Given information:
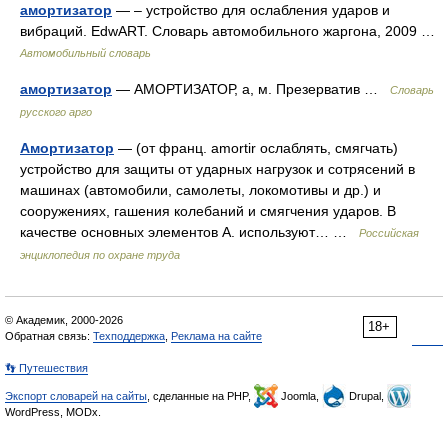
амортизатор
— – устройство для ослабления ударов и
вибраций. EdwART. Словарь автомобильного жаргона, 2009 …
Автомобильный словарь
амортизатор
— АМОРТИЗАТОР, а, м. Презерватив …
Словарь
русского арго
Амортизатор
— (от франц. amortir ослаблять, смягчать)
устройство для защиты от ударных нагрузок и сотрясений в
машинах (автомобили, самолеты, локомотивы и др.) и
сооружениях, гашения колебаний и смягчения ударов. В
качестве основных элементов А. используют… …
Российская
энциклопедия по охране труда
© Академик, 2000-2026
18+
Обратная связь:
Техподдержка
,
Реклама на сайте
👣 Путешествия
Экспорт словарей на сайты
, сделанные на PHP,
Joomla,
Drupal,
WordPress, MODx.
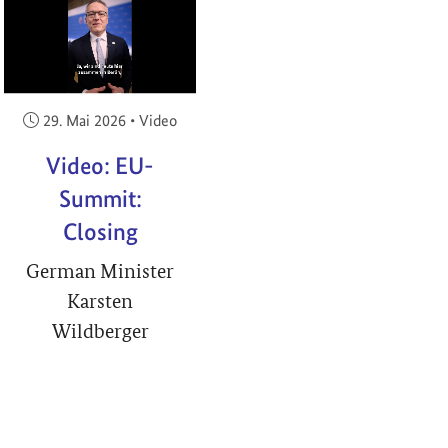
RIGHT
Veröffentlicht am:
29. Mai 2026
•
Video
Video: EU-
Summit:
Closing
German Minister
Karsten
Wildberger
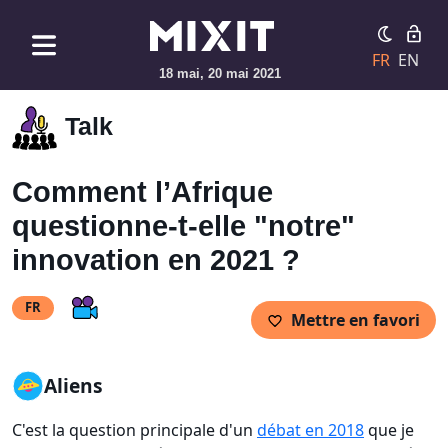
FR
EN
18 mai, 20 mai 2021
Talk
Comment l’Afrique
questionne-t-elle "notre"
innovation en 2021 ?
FR
Mettre en favori
Aliens
C'est la question principale d'un
débat en 2018
que je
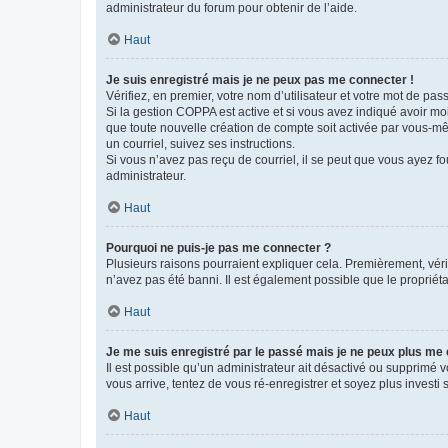
administrateur du forum pour obtenir de l’aide.
Haut
Je suis enregistré mais je ne peux pas me connecter !
Vérifiez, en premier, votre nom d’utilisateur et votre mot de passe.
Si la gestion COPPA est active et si vous avez indiqué avoir mo
que toute nouvelle création de compte soit activée par vous-mê
un courriel, suivez ses instructions.
Si vous n’avez pas reçu de courriel, il se peut que vous ayez fou
administrateur.
Haut
Pourquoi ne puis-je pas me connecter ?
Plusieurs raisons pourraient expliquer cela. Premièrement, vérif
n’avez pas été banni. Il est également possible que le propriétair
Haut
Je me suis enregistré par le passé mais je ne peux plus me
Il est possible qu’un administrateur ait désactivé ou supprimé 
vous arrive, tentez de vous ré-enregistrer et soyez plus investi s
Haut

Exercise: Begin at the first line of the listing and print each line exactly. Stop after the line containing "машинах (автомобили, самолеты, локомотивы", and omit all pictures.

Output of the task:
амортизатор
— – устройство для ослабления ударов и
вибраций. EdwART. Словарь автомобильного жаргона, 2009 …
Автомобильный словарь
амортизатор
— АМОРТИЗАТОР, а, м. Презерватив …
Словарь
русского арго
Амортизатор
— (от франц. amortir ослаблять, смягчать)
устройство для защиты от ударных нагрузок и сотрясений в
машинах (автомобили, самолеты, локомотивы и др.) и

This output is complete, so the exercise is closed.